=== Begin Enclosure ===

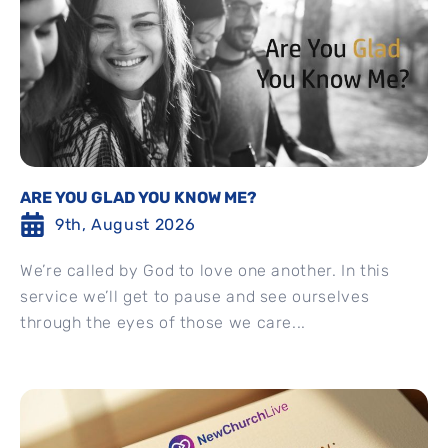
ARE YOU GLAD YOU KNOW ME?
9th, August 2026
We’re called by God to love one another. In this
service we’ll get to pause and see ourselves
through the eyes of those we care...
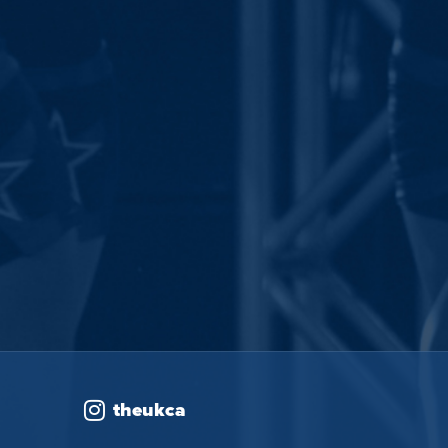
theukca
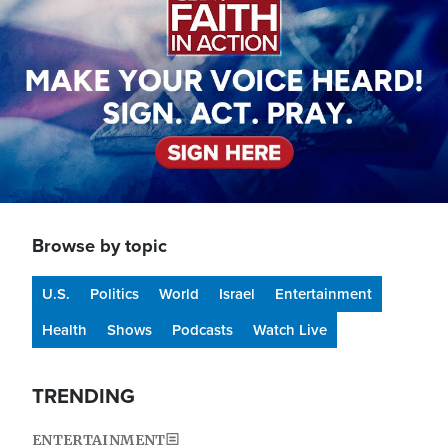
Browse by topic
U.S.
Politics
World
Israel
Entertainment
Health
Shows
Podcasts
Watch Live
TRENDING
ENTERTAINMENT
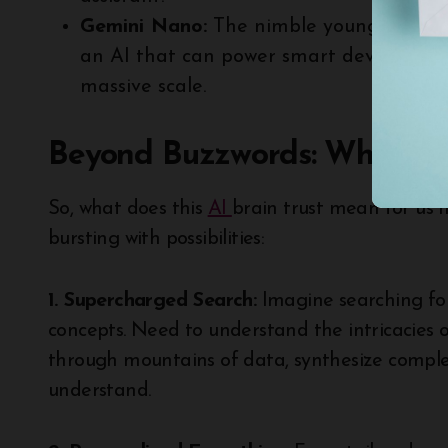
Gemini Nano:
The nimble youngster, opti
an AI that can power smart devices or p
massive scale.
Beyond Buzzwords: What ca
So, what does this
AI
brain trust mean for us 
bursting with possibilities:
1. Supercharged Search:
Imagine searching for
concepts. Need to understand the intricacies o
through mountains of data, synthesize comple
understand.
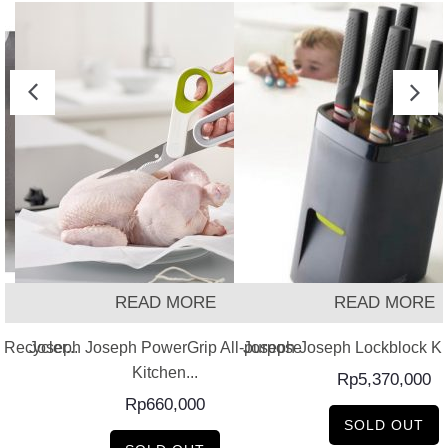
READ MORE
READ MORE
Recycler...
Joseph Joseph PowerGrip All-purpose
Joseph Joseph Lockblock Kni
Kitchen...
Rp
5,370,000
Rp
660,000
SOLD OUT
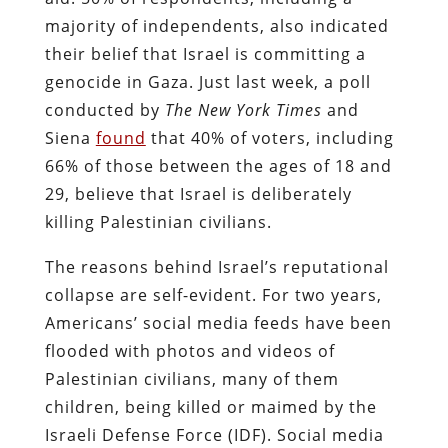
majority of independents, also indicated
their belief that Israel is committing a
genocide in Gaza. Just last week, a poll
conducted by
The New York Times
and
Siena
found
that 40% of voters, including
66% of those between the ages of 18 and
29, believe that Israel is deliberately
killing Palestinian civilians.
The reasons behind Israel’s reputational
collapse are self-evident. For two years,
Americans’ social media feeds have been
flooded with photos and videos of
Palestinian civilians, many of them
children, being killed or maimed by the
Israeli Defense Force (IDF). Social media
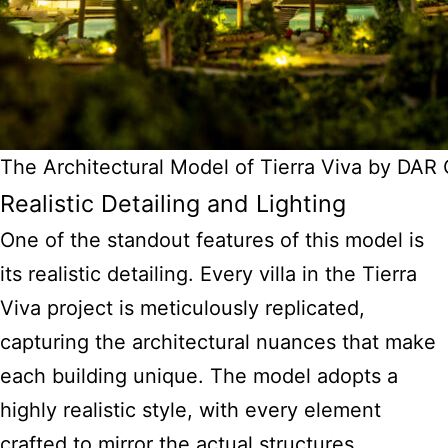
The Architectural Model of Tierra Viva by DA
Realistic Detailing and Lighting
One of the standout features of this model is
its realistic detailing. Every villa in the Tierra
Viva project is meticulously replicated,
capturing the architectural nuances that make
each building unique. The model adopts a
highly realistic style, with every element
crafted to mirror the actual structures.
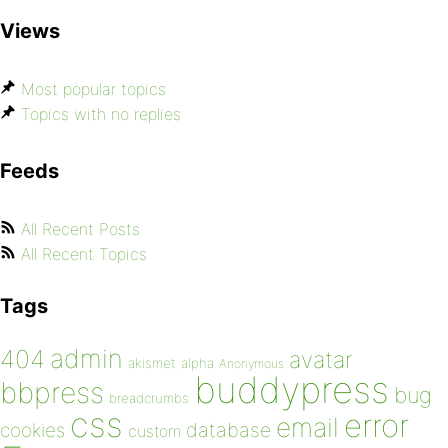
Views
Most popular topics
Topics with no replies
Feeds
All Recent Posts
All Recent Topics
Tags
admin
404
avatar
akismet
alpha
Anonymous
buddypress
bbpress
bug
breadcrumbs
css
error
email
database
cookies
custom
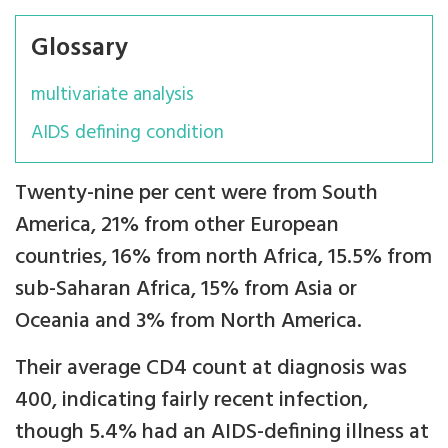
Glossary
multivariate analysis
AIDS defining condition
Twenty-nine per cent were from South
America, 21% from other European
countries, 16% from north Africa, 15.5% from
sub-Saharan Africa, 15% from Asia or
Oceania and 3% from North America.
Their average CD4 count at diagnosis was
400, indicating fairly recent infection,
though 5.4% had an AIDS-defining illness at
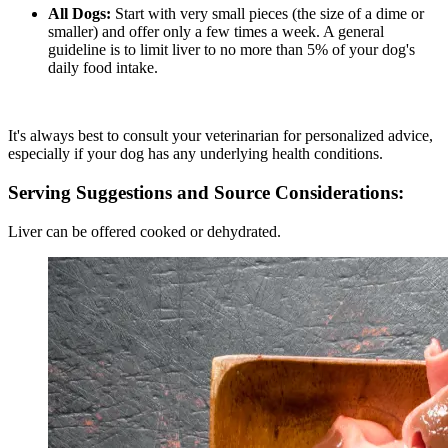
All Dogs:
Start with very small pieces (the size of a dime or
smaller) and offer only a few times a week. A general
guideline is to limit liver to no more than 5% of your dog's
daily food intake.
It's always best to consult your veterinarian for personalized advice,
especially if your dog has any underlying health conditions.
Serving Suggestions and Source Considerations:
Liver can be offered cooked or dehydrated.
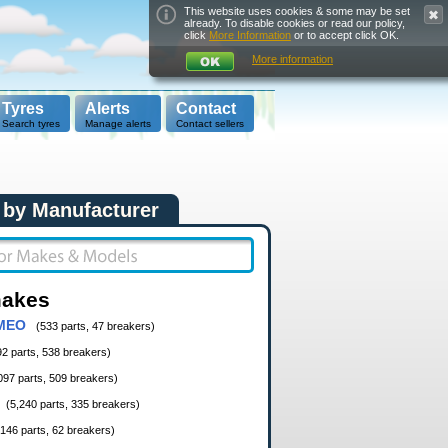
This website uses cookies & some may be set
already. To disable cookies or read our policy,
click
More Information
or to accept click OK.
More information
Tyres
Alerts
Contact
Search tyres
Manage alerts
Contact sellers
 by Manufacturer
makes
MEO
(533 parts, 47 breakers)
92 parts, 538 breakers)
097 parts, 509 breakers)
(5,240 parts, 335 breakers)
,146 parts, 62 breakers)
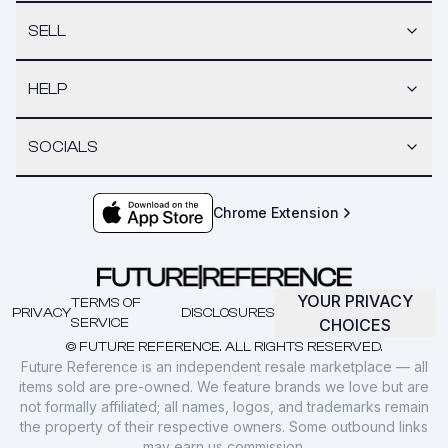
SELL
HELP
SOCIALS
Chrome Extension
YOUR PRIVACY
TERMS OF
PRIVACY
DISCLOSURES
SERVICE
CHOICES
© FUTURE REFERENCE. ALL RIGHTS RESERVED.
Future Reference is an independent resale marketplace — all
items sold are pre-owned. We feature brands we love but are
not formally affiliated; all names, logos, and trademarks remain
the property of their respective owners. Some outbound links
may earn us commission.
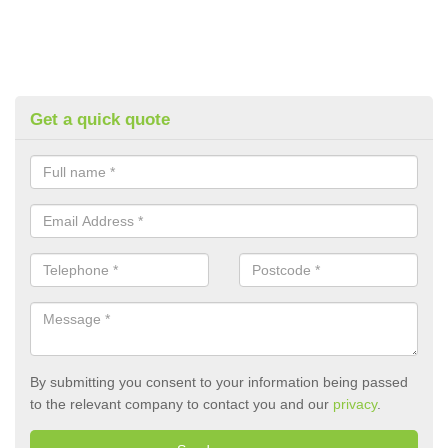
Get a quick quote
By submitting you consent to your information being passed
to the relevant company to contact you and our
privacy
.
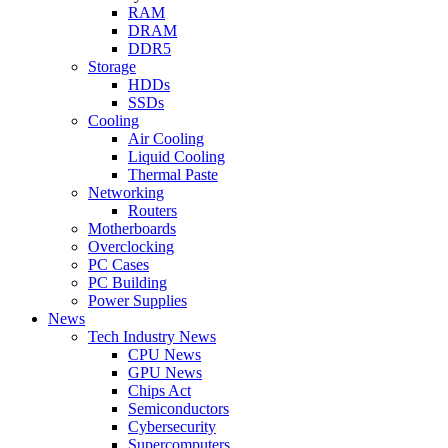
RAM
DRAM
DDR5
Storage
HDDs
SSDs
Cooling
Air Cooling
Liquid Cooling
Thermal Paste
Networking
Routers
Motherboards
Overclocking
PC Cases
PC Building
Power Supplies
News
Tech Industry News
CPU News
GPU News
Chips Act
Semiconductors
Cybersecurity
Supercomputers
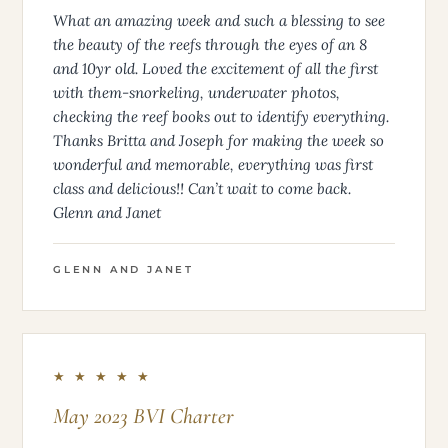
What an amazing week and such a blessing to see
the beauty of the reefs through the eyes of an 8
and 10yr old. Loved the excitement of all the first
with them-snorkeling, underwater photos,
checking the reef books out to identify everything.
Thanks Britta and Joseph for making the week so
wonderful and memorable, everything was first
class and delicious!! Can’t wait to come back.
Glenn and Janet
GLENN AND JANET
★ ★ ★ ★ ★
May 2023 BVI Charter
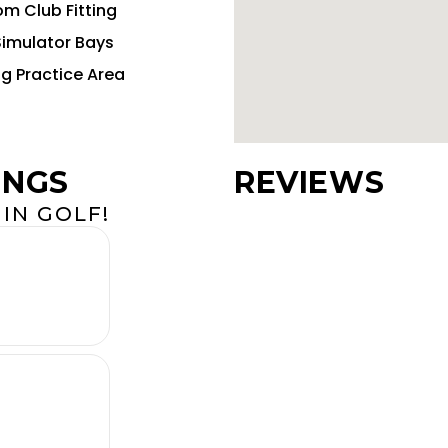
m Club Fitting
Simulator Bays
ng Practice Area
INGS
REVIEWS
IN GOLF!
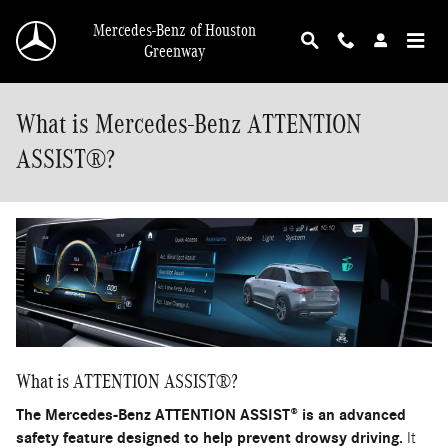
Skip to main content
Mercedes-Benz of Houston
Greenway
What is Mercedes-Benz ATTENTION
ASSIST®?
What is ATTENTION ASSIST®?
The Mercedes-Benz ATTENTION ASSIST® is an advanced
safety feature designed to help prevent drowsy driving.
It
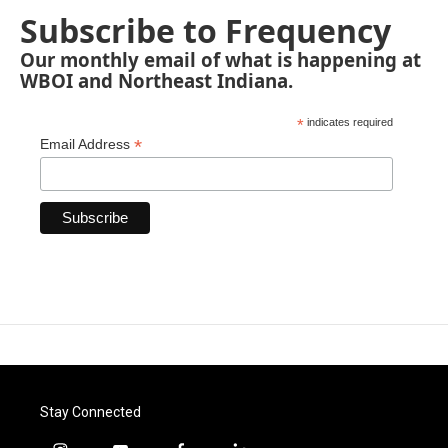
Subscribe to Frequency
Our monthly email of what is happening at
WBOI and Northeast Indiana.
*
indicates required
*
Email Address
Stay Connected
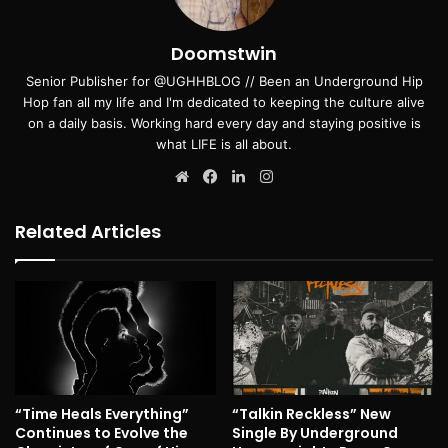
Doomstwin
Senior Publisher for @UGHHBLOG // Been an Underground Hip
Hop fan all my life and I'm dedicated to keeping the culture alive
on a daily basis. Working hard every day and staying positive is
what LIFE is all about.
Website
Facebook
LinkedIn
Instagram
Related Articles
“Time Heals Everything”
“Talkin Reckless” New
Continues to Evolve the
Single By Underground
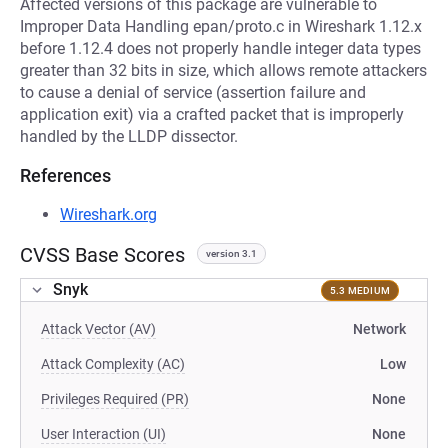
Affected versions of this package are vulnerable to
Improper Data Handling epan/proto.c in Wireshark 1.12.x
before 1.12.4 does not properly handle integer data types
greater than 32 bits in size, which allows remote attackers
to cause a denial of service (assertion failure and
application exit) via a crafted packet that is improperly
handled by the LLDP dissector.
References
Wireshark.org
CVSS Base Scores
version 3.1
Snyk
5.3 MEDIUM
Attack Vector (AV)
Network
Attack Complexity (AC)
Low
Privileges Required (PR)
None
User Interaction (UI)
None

=== End Enclosure ===

Task goal
What you return should be only the exact lines from the top of the entries through the line with "brain trust mean for us", minus the pictures.

Solution for this task
ARE YOU GLAD YOU KNOW ME?
9th, August 2026
We’re called by God to love one another. In this
service we’ll get to pause and see ourselves
through the eyes of those we care...
theukca
Browse by topic
U.S.
Politics
World
Israel
Entertainment
Health
Shows
Podcasts
Watch Live
TRENDING
ENTERTAINMENT
Gemini Nano:
The nimble youngster, opti
an AI that can power smart devices or p
massive scale.
Beyond Buzzwords: What ca
So, what does this
AI
brain trust mean for us 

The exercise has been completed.